▶ **Work required**
Filter the entries below, keeping every line that has the word "стеллажа".

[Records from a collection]
········

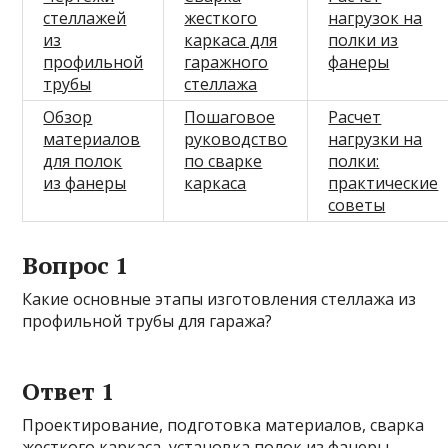
стеллажей
жесткого
нагрузок на
из
каркаса для
полки из
профильной
гаражного
фанеры
трубы
стеллажа
Обзор
Пошаговое
Расчет
материалов
руководство
нагрузки на
для полок
по сварке
полки:
из фанеры
каркаса
практические
советы
Вопрос 1
Какие основные этапы изготовления стеллажа из
профильной трубы для гаража?
Ответ 1
Проектирование, подготовка материалов, сварка
жесткого каркаса, установка полок из фанеры,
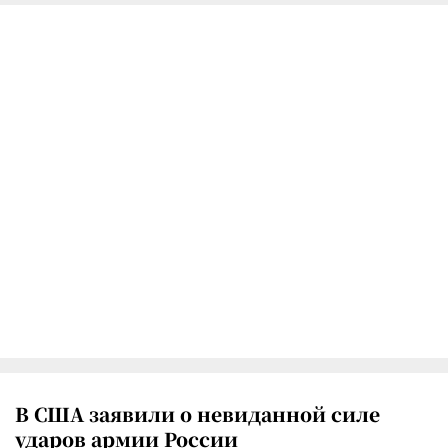
В США заявили о невиданной силе
ударов армии России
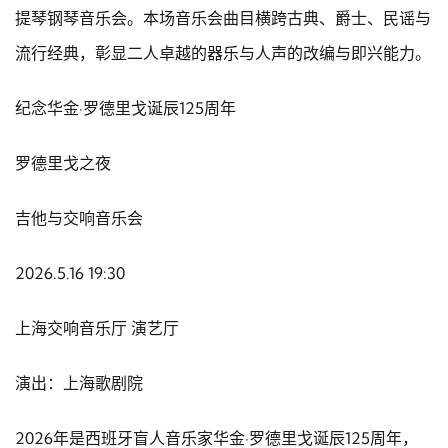
提琴钢琴音乐会。本场音乐会曲目横跨古典、爵士、民谣与
流行经典，彰显二人卓越的器乐与人声的改编与即兴能力。
纪念华金·罗德里戈诞辰125周年
罗德里戈之夜
吉他与交响音乐会
2026.5.16 19:30
上海交响音乐厅 演艺厅
演出：上海歌剧院
2026年是西班牙盲人音乐家华金·罗德里戈诞辰125周年，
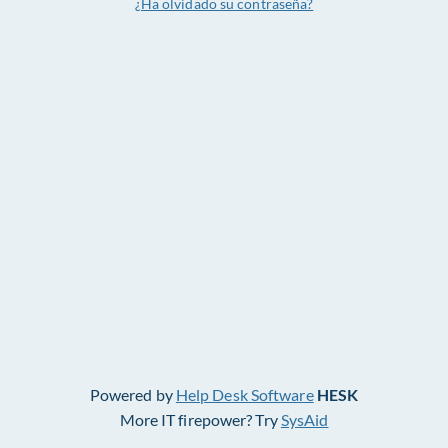
¿Ha olvidado su contraseña?
Powered by
Help Desk Software
HESK
More IT firepower? Try
SysAid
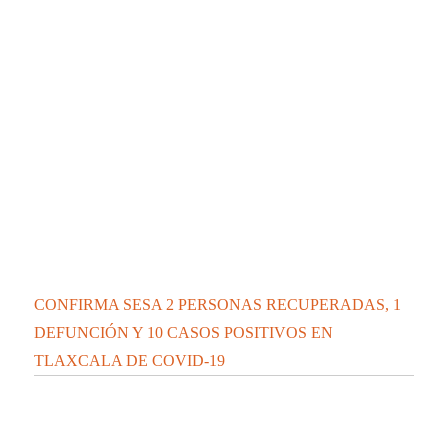
CONFIRMA SESA 2 PERSONAS RECUPERADAS, 1
DEFUNCIÓN Y 10 CASOS POSITIVOS EN
TLAXCALA DE COVID-19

········

▶ **Response to the task**
стеллажа
Какие основные этапы изготовления стеллажа из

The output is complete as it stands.